### [EXERCISE DESCRIPTION]
Throughout the listing below, show every line in which "Autorizzazione" occurs.

### [DATASET ENTRIES]
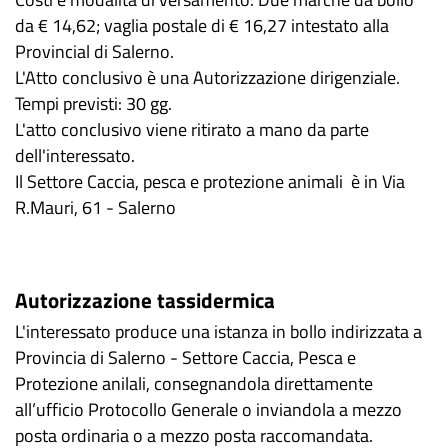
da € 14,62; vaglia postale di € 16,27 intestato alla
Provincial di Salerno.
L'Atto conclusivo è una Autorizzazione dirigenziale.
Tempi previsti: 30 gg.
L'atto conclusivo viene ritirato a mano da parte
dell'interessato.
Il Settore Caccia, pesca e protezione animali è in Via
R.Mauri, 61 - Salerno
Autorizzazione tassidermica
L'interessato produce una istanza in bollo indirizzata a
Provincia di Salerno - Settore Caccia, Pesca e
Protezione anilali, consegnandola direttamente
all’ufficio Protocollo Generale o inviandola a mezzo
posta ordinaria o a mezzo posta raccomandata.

==

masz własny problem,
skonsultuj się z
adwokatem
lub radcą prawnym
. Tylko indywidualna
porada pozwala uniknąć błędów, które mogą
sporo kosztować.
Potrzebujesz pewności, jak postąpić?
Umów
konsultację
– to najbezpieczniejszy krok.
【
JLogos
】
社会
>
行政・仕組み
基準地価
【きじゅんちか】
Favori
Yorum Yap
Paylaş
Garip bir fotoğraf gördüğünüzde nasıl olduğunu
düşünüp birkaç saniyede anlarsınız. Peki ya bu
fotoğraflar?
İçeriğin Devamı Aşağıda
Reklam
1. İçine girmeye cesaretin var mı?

==

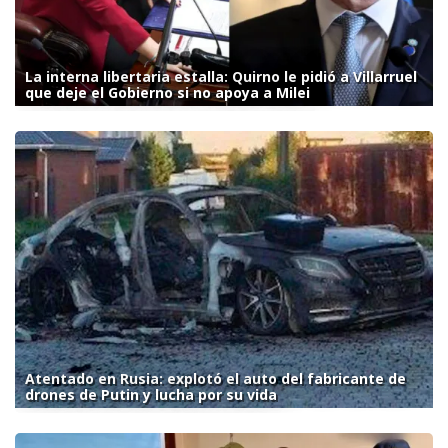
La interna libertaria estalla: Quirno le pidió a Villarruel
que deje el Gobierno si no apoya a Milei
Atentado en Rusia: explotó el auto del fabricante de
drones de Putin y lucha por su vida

### [TASK SOLUTION]
L'Atto conclusivo è una Autorizzazione dirigenziale.
Autorizzazione tassidermica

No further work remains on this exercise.